Exclude the pictures, and otherwise reproduce the data in full.

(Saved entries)
%%

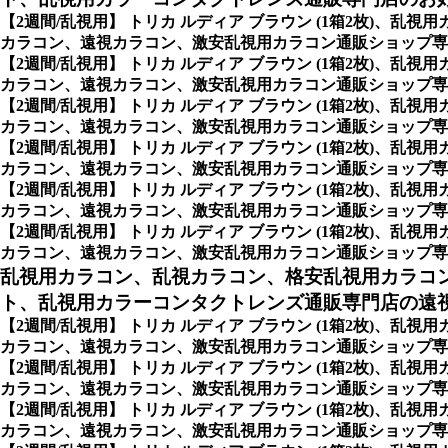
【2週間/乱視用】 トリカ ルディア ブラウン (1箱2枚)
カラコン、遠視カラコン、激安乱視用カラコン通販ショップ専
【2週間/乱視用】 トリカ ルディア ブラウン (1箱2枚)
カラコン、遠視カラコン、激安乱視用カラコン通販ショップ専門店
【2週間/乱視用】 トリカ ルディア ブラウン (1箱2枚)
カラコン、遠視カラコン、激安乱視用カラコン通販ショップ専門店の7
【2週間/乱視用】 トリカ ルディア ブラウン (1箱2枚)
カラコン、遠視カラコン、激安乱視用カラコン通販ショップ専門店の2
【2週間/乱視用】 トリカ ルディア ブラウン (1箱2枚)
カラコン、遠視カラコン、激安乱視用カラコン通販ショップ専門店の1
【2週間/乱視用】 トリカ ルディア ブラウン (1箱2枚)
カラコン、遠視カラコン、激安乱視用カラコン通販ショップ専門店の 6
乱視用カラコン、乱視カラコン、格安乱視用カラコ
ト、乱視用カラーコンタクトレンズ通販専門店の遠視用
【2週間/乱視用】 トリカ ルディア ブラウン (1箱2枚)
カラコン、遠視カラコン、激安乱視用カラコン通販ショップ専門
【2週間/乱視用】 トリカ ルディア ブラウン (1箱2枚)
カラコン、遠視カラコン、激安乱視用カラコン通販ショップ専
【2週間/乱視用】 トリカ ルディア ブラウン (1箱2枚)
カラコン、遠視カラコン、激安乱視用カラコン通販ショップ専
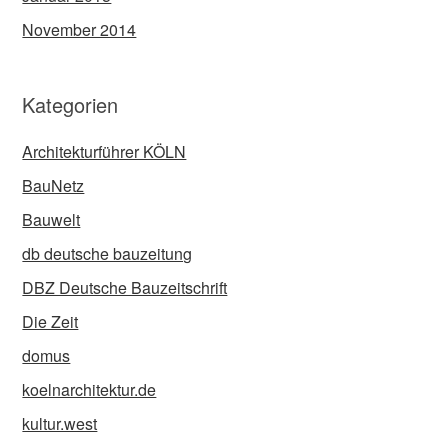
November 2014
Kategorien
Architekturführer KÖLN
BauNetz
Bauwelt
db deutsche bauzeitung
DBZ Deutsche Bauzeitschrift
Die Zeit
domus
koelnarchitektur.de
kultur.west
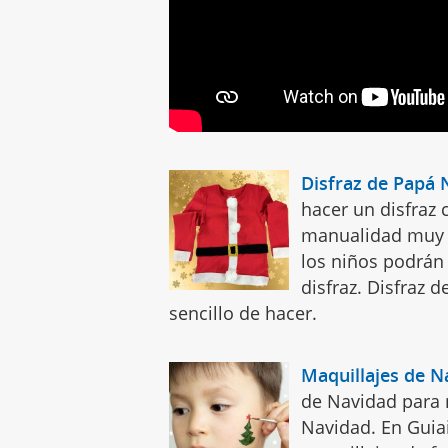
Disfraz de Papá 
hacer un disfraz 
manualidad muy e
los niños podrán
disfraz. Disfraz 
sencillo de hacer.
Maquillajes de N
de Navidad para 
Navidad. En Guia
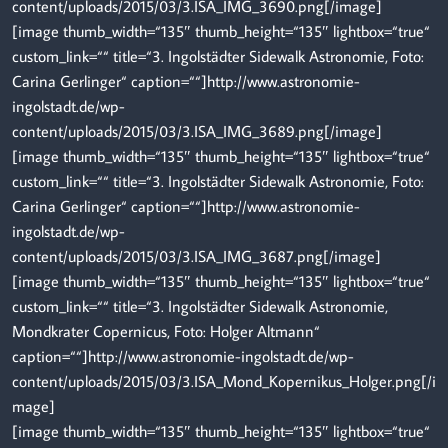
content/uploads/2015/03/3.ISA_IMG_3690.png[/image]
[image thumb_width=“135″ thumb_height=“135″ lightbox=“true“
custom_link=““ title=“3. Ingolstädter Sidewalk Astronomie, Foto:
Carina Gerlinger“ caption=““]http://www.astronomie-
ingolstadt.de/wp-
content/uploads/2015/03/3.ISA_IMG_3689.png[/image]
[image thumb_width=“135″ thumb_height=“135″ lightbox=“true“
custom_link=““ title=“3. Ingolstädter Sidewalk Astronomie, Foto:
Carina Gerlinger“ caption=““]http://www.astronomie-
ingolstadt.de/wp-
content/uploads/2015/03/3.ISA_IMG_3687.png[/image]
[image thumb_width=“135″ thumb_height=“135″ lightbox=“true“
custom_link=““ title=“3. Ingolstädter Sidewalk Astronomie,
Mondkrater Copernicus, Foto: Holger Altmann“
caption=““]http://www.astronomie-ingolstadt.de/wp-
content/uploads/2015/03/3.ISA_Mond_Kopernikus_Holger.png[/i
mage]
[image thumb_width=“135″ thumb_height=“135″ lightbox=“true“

%%

### Response box
【2週間/乱視用】 トリカ ルディア ブラウン (1箱2枚)
カラコン、遠視カラコン、激安乱視用カラコン通販ショップ専
【2週間/乱視用】 トリカ ルディア ブラウン (1箱2枚)
カラコン、遠視カラコン、激安乱視用カラコン通販ショップ専門店
【2週間/乱視用】 トリカ ルディア ブラウン (1箱2枚)
カラコン、遠視カラコン、激安乱視用カラコン通販ショップ専門店の7
【2週間/乱視用】 トリカ ルディア ブラウン (1箱2枚)
カラコン、遠視カラコン、激安乱視用カラコン通販ショップ専門店の2
【2週間/乱視用】 トリカ ルディア ブラウン (1箱2枚)
カラコン、遠視カラコン、激安乱視用カラコン通販ショップ専門店の1
【2週間/乱視用】 トリカ ルディア ブラウン (1箱2枚)
カラコン、遠視カラコン、激安乱視用カラコン通販ショップ専門店の 6
乱視用カラコン、乱視カラコン、格安乱視用カラコ
ト、乱視用カラーコンタクトレンズ通販専門店の遠視用
【2週間/乱視用】 トリカ ルディア ブラウン (1箱2枚)
カラコン、遠視カラコン、激安乱視用カラコン通販ショップ専門
【2週間/乱視用】 トリカ ルディア ブラウン (1箱2枚)
カラコン、遠視カラコン、激安乱視用カラコン通販ショップ専
【2週間/乱視用】 トリカ ルディア ブラウン (1箱2枚)
カラコン、遠視カラコン、激安乱視用カラコン通販ショップ専
November 2014
Kategorien
Architekturführer KÖLN
BauNetz
Bauwelt
db deutsche bauzeitung
DBZ Deutsche Bauzeitschrift
Die Zeit
domus
koelnarchitektur.de
kultur.west
Disfraz de Papá 
hacer un disfraz 
manualidad muy e
los niños podrán
disfraz. Disfraz 
sencillo de hacer.
Maquillajes de N
de Navidad para 
Navidad. En Guia
content/uploads/2015/03/3.ISA_IMG_3690.png[/image]
[image thumb_width=“135″ thumb_height=“135″ lightbox=“true“
custom_link=““ title=“3. Ingolstädter Sidewalk Astronomie, Foto:
Carina Gerlinger“ caption=““]http://www.astronomie-
ingolstadt.de/wp-
content/uploads/2015/03/3.ISA_IMG_3689.png[/image]
[image thumb_width=“135″ thumb_height=“135″ lightbox=“true“
custom_link=““ title=“3. Ingolstädter Sidewalk Astronomie, Foto:
Carina Gerlinger“ caption=““]http://www.astronomie-
ingolstadt.de/wp-
content/uploads/2015/03/3.ISA_IMG_3687.png[/image]
[image thumb_width=“135″ thumb_height=“135″ lightbox=“true“
custom_link=““ title=“3. Ingolstädter Sidewalk Astronomie,
Mondkrater Copernicus, Foto: Holger Altmann“
caption=““]http://www.astronomie-ingolstadt.de/wp-
content/uploads/2015/03/3.ISA_Mond_Kopernikus_Holger.png[/i
mage]
[image thumb_width=“135″ thumb_height=“135″ lightbox=“true“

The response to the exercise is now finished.